Enghave Plads: The Heart of Vesterbro Revived

Urban spaces

Photo: Metroselskabet / Reginaldo Fonseca Sales

Does one of the best squares in the city still have room for vagrants? This question needed answering as Enghave Plads prepared for a new Metro station.

In the not too distant past, Enghave Plads was a gathering place for the city’s vagrants and other vulnerable people. They used the square as their living room, and left a clear mark on the urban landscape. But in 2019, the renovation of the old square from 1897 was complete, and now the city’s drifters have been given their own little urban space at the far end of the square – behind a daycare playground and high beech hedges, secluded from the rush and bustle of everyday life.

A conversational therapy urban space

The square has been revived as a Metro forecourt – possibly the most social forecourt in Copenhagen. One architecture critic went so far as to call it a conversational therapy urban space. Here there is plenty of seating, greenery and a beautiful little fountain. And surrounding the square, one café after another has opened its doors. A number of specially designed benches have been strategically placed around the square. An example of successful design, they are a natural fit in the colorful neighborhood.

“Istedgade will never surrender!”

Building something new in Vesterbro has become something of a balancing act, and history has proven time and again that the locals will not accept just anything. Enghave Plads is no exception. Before the renovation, the square was home to a 114-year-old chestnut tree. When the tree was to be felled, the residents put up a strong fight with demonstrations and petitions. The chestnut tree was eventually felled, but not before a promise was made to plant a new tree. Locals can probably still see the old tree and recall the lives that were lived under its splendid crown.

Both the tree and the debate about the vagrants at Enghave Plads are “classic Vesterbro”. This urban district prides itself on its tolerance and solidarity. The area around the square is home to, among other things, a women’s shelter, the Arkona drop-in shelter for vulnerable Greenlanders, and the Salvation Army’s shelter. Today, however, the streetscape is dominated more by well-off urban dwellers and their cafés and clothes stores.
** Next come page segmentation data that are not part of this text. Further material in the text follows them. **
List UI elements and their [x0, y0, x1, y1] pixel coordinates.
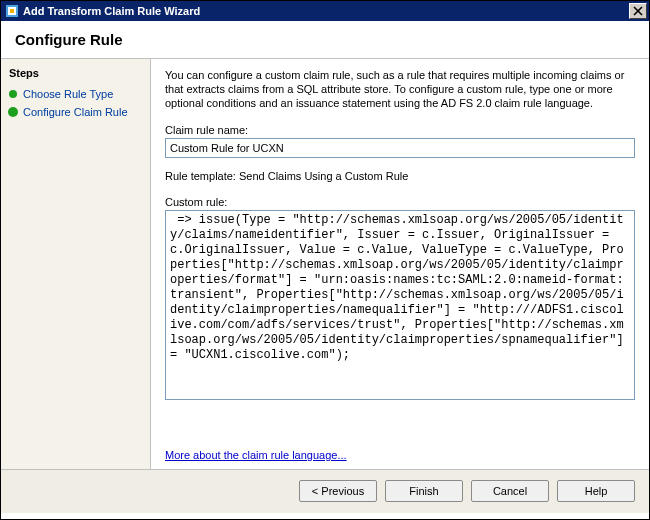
rule-template-text: Rule template: Send Claims Using a Custo… — [165, 170, 635, 182]
titlebar: Add Transform Claim Rule Wizard — [1, 1, 649, 21]
step-label: Choose Rule Type — [23, 88, 113, 100]
step-bullet-icon — [9, 90, 17, 98]
finish-button[interactable]: Finish — [385, 480, 463, 502]
claim-rule-language-link[interactable]: More about the claim rule language... — [165, 449, 635, 461]
step-bullet-icon — [9, 108, 17, 116]
cancel-button[interactable]: Cancel — [471, 480, 549, 502]
rule-name-label: Claim rule name: — [165, 124, 635, 136]
previous-button[interactable]: < Previous — [299, 480, 377, 502]
step-choose-rule-type[interactable]: Choose Rule Type — [1, 85, 150, 103]
custom-rule-textarea[interactable] — [165, 210, 635, 400]
help-button[interactable]: Help — [557, 480, 635, 502]
button-bar: < Previous Finish Cancel Help — [1, 469, 649, 513]
header-band: Configure Rule — [1, 21, 649, 59]
custom-rule-label: Custom rule: — [165, 196, 635, 208]
step-label: Configure Claim Rule — [23, 106, 128, 118]
window-title: Add Transform Claim Rule Wizard — [23, 5, 629, 17]
steps-panel: Steps Choose Rule Type Configure Claim R… — [1, 59, 151, 469]
content-panel: You can configure a custom claim rule, s… — [151, 59, 649, 469]
svg-rect-2 — [10, 9, 14, 13]
step-configure-claim-rule[interactable]: Configure Claim Rule — [1, 103, 150, 121]
rule-name-input[interactable] — [165, 138, 635, 158]
description-text: You can configure a custom claim rule, s… — [165, 69, 635, 110]
page-title: Configure Rule — [15, 31, 635, 48]
steps-title: Steps — [1, 63, 150, 85]
body-area: Steps Choose Rule Type Configure Claim R… — [1, 59, 649, 469]
app-icon — [5, 4, 19, 18]
close-button[interactable] — [629, 3, 647, 19]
But the Vesterbro spirit still lives on in the slogan: “Istedgade will never surrender”.

Near Enghave Plads

In Saxogade, you will find Settlementet, which runs a number of shops and cafés as social-economic enterprises. Grab the “dish of the day” at Café Sonja, and support a meaningful joint venture, or visit Fredes Woodshop, where people carrying all kinds of personal baggage meet to do woodworking together. The products are sold in the neighboring green shop: Grønne Kræfter.



  • The slogan “Istedgade will never surrender” was coined at the end of WWII, when the Communist Party dropped fliers down on Copenhagen during the general strike of 1944. The quote in its full length read: “Rome and Paris you might take, but Stalingrad and Istedgade will never surrender.”
  • Many food critics have passed through Copenhagen since the new wave of high gastronomy was kick-started by Noma back in the early ’10s. One of the more interesting is American rapper Action Bronson, who in his VICE documentary “Fuck, that’s delicious” was left speechless by the fancy restaurants Noma and Amass, but also by the simple kebab joint Kebabistan at Istedgade 105.